Nina se sentia realmente tensa mas a obrigação da noite a fazia tentar encontrar alguma coisa inteligente para dizer, só que no fim as palavras lhe fugiam e ela só conseguia concordar com a cabeça.
Pedro foi falando de coisas triviais de sua vida, e aos poucos ela percebeu que ele era realmente apenas uma pessoa normal. Talvez um pouco viciado em trabalho, mas visivelmente apaixonado pelo que fazia.
Ele era elegante, de alguma forma. Não era boçal como em geral eram as pessoas mais abastadas. Ela conseguia ver nele ainda um resquício de humildade de quem já foi pobre e nunca teve vergonha disso.
Aos poucos Nina entrou na conversa e a noite foi passando. Saíram do restaurante e foram direto para o seu apartamento.
Diego manteve-se em silêncio dessa vez enquanto dirigia.
Pedro morava na cobertura de um edifício à beira mar. O local era enorme, mas sobriamente organizado. Todos os itens se encaixavam perfeitamente num estilo monocromático e opaco. Na varanda havia uma espreguiçadeira branca virada para o lado do mar.
- Gosto de me sentar e assistir o nascer do sol, quando acordo muito cedo, ou estou em uma das minhas noites de insônia.
- Parece um jeito muito bom de se ter insônia, Pedro. Eu passo as minhas virando de um lado para o outro sobre a cama.
Os dois riram e Pedro a trouxe pelas mãos até a varanda. Sentou-a na espreguiçadeira e encostou-se ao parapeito. Ficou olhando enquanto ela afundava na maciez do móvel e sorriu, ao mesmo tempo em que ela sorria, admirada.
- Seja qual forem suas preocupações, quero que as deixe de lado enquanto estiver comigo. Fique à vontade.
- Não estou pensando nisso, - Disse Nina. – Só queria saber por que um cara como você pagaria para sair com alguém como eu. Não tenho nada de especial.
- Tem certeza que esse tipo de sinceridade é algo bom para o seu negócio?
- Você me compeliu a ser sincera hoje. Simplesmente por que eu não vejo nada insincero em você.

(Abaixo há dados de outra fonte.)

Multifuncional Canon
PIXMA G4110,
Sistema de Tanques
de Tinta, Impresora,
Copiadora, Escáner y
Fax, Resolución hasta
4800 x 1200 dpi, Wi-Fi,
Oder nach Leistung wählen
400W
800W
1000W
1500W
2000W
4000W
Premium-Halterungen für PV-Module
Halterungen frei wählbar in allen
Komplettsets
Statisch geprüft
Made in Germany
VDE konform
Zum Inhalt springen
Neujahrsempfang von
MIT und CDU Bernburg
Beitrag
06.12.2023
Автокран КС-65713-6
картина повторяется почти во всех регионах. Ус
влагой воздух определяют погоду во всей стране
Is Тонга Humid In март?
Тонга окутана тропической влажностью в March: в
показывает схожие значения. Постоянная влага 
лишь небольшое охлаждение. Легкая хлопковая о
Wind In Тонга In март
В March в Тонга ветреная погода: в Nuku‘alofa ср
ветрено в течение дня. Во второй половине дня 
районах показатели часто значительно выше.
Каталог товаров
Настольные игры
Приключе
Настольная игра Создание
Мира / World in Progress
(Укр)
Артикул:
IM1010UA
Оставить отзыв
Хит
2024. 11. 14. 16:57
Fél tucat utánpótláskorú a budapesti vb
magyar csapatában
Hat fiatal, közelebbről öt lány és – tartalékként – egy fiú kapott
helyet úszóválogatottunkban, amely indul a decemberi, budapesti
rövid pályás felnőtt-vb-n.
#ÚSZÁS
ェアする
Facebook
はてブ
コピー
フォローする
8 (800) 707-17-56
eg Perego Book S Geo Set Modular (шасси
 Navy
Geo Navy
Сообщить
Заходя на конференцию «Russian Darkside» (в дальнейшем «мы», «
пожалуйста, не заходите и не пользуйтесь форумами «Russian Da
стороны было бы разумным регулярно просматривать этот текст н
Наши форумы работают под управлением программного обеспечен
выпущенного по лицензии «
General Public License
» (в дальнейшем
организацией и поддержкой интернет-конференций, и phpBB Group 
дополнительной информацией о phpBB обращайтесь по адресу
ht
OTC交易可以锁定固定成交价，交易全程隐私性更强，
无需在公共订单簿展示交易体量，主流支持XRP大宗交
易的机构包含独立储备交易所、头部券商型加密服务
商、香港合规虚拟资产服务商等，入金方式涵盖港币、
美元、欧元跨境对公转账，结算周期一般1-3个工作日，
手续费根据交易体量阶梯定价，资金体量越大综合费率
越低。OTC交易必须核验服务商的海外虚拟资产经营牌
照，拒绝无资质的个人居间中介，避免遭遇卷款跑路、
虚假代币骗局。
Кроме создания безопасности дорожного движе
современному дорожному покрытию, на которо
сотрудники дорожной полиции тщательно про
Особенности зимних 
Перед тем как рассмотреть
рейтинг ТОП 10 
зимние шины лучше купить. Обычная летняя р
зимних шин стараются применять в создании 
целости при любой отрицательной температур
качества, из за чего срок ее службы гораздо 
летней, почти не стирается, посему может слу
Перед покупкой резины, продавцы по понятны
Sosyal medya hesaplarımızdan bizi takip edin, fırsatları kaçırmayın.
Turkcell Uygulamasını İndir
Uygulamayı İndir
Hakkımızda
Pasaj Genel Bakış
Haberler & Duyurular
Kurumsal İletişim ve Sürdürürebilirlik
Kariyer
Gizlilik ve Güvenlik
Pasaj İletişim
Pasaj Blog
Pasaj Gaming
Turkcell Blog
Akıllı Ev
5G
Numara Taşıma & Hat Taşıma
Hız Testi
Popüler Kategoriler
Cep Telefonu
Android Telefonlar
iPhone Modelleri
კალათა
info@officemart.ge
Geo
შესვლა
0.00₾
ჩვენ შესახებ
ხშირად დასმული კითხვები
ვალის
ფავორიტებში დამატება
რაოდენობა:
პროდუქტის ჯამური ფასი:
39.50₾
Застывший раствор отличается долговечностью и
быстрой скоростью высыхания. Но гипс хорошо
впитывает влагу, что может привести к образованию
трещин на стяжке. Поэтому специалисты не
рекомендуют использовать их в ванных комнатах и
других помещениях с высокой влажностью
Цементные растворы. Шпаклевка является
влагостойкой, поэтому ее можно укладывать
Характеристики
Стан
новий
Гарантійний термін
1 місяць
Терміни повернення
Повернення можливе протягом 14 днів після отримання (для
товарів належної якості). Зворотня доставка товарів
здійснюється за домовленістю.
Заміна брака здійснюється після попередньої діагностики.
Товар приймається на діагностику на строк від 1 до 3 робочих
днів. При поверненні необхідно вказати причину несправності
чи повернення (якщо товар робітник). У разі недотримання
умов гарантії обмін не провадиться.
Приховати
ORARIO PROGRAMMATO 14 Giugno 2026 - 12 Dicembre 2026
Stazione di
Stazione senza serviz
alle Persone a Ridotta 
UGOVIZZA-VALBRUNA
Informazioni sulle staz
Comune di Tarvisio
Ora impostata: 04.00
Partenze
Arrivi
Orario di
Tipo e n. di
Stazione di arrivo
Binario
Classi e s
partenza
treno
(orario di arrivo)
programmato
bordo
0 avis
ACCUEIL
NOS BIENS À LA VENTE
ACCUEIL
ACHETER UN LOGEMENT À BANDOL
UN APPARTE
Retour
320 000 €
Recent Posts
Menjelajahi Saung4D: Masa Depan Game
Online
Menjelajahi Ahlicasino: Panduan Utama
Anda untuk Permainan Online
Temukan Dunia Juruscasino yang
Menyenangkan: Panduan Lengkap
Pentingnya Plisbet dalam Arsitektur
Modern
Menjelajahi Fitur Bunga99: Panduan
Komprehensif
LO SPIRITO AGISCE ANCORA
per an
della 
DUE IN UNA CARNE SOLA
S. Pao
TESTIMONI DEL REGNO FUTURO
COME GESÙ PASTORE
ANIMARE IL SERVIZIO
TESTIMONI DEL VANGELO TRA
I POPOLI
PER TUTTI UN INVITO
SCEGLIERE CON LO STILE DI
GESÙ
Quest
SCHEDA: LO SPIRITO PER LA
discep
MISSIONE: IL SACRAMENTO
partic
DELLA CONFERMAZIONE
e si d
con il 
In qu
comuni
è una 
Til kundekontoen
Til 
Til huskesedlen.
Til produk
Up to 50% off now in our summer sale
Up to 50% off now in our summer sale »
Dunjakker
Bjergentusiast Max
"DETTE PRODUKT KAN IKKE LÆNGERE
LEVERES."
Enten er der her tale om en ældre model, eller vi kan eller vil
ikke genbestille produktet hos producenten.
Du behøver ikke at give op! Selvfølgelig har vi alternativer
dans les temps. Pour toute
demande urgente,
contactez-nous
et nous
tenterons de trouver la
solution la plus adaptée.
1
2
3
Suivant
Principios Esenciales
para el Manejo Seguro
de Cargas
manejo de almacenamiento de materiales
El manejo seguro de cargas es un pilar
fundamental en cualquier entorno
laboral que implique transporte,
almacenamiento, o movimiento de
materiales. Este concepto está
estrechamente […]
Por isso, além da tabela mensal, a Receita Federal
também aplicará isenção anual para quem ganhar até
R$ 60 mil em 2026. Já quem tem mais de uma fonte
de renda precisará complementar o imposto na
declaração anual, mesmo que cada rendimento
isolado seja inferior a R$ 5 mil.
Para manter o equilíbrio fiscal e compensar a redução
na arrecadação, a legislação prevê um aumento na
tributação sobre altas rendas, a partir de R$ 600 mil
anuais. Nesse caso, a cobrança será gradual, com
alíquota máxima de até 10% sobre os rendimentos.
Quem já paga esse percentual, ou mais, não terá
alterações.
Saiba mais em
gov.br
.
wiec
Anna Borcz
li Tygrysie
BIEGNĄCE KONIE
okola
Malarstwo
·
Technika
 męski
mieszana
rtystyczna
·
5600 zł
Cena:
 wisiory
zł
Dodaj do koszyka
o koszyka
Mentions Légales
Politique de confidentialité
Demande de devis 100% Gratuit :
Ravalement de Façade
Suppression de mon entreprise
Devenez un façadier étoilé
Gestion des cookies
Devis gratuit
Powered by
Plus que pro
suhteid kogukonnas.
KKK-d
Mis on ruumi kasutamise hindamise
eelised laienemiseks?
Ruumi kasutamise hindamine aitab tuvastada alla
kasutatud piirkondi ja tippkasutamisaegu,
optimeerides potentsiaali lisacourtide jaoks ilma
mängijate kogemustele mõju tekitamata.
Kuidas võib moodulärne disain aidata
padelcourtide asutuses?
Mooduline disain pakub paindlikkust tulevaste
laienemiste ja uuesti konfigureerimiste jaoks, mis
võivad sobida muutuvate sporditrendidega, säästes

- Não esperava ouvir isso, Nina. Não sabia que eu passava toda essa autenticidade.
- Eu esperava que você fosse ser só mais um esnobe que paga para ter uma mulher do jeito que quiser, por que precisa possuí-la, objetificá-la. Mas eu não sinto isso de você.
- Não é esse o meu caso, realmente.
- E qual é?
- Em linhas gerais, eu não estou numa posição de poder desenvolver um relacionamento com alguém... ou deixar que alguém entre em minha vida. É um risco que eu não posso correr... por isso eu resolvi tratar desse lado de uma forma profissional.
- Parece que isso é um peso, pela forma que você fala.
- É. É um peso. Não adiante ter isso tudo se eu não puder dividir com alguém. Nem que seja por algumas poucas noites.
- Você é estranho, Pedro. Mas gosto do que vejo.
Pedro estendeu a mão e Nina a agarrou prontamente.
Os dois ficaram frente a frente e se beijaram.
Não foi um beijo profissional, ou puramente erótico. Havia um magnetismo que Nina não sabia explicar. Não esperou que fosse viver algo assim naquela noite. Esperou uma ação carnal apressada como era de costume. Ela tinha se vestido para fingir, e não sabia que seria capaz de sentir algo de verdade. Era tão confuso quanto tinha sido seu primeiro beijo.
A intensidade os levou da varanda ao quarto, e enfim os seus corpos afundaram na cama enquanto se misturavam e contorciam.
O sexo foi intenso e comprometido.
Conversaram e dormiram entrelaçados, como se fossem íntimos.
Dormiram como duas pessoas normais dormiriam.